Il ritorno del Kras/Carsismo molotov, un récit collettivo.
«Ripartiamo quando dovremo star fermi!»

7 Dicembre 2020. Written by Redazione_am. Posted in Récit

Sono i passi condivisi con uno sguardo ribelle alla montagna a fare delle nostre uscite delle esperienze “Molotov”. Questo anno con i confinamenti e le chiusure motivati dalla pandemia in molti casi questa condivisione è stata resa impossibile. L’abbiamo aggirata, questa impossibilità, come nelle terre alte si fa per evitare un ostacolo, riunendo le normalissime, necessarie, liberanti, cospiranti, resistenti evasioni con la consapevolezza e il proposito di vederci e camminare spalla a spalla appena possibile.
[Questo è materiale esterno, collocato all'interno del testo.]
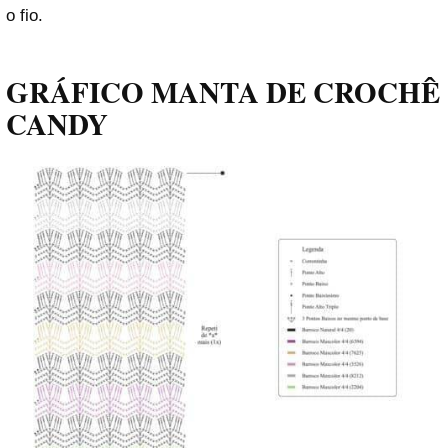
o fio.
GRÁFICO MANTA DE CROCHÊ
CANDY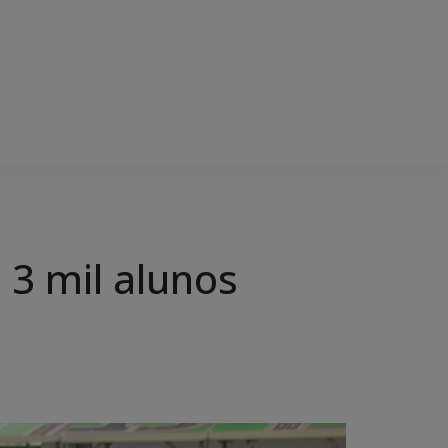
 3 mil alunos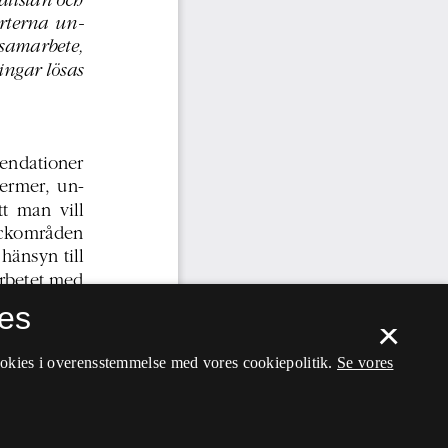
es
×
ookies i overensstemmelse med vores cookiepolitik.
Se vores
È sul Carso che eravamo andati subito prima del lockdown ed è da qui che ripartiamo. Il Carso è molotov: terra alta senza averne l’aria, scavalca confini statali e linguistici, duro, ribelle e fecondo.
Qui un gruppo di noi ha incontrato nuovi compagnx di scarpinate ed è da questo incontro che nasce questa uscita.

***

Camminando lungo il sentiero guardo la terra e sento il dolore come ruggine ricopre quell’orrore di filo spinato. Alzo lo sguardo, cortocircuito. La struggente purezza con tutta la sua forza mi si staglia davanti irremovibile. La montagna. Ogni mio passo è in bilico tra il baratro della guerra avvinghiato nella terra e il turbine di bellezza di questa natura impavida. Ingenuamente mi chiedo come abbia fatto l’odio ad arrivare fin quassù. (Sabina)

 

Lo.Fi.: E quindi rieccoci qua, a riallacciare lo scarpone dell’alpinismo molotov “nordestino”, ché in effetti costituì il nucleo primigenio di AM tutto, considerando che è sulle tracce della prima ascensione di Felice Benuzzi al Mangart che nacque questa avventura di gambe e parole.

Poi il testimone passò a nord-ovest, con il battesimo ufficiale sul Rocciamelone, ma il nord-est – gli “orientali” secondo la ripartizione SOIUSA delle Alpi – c’era e riportò gli occidentali sulle Giulie, sulla loro cuspide massima, il Triglav, poco dopo.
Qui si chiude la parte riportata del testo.